Return the records below exactly, leaving nothing out.

== Segment start ==

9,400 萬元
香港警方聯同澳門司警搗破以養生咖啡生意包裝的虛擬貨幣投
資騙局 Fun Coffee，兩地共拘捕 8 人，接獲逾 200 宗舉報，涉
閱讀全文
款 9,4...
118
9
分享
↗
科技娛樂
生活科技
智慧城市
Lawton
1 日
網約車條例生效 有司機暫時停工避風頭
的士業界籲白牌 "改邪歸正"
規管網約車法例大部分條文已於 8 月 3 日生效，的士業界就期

== Segment end ==

## The answer
9,400 萬元
香港警方聯同澳門司警搗破以養生咖啡生意包裝的虛擬貨幣投
資騙局 Fun Coffee，兩地共拘捕 8 人，接獲逾 200 宗舉報，涉
閱讀全文
款 9,4...
118
9
分享
↗
科技娛樂
生活科技
智慧城市
Lawton
1 日
網約車條例生效 有司機暫時停工避風頭
的士業界籲白牌 "改邪歸正"
規管網約車法例大部分條文已於 8 月 3 日生效，的士業界就期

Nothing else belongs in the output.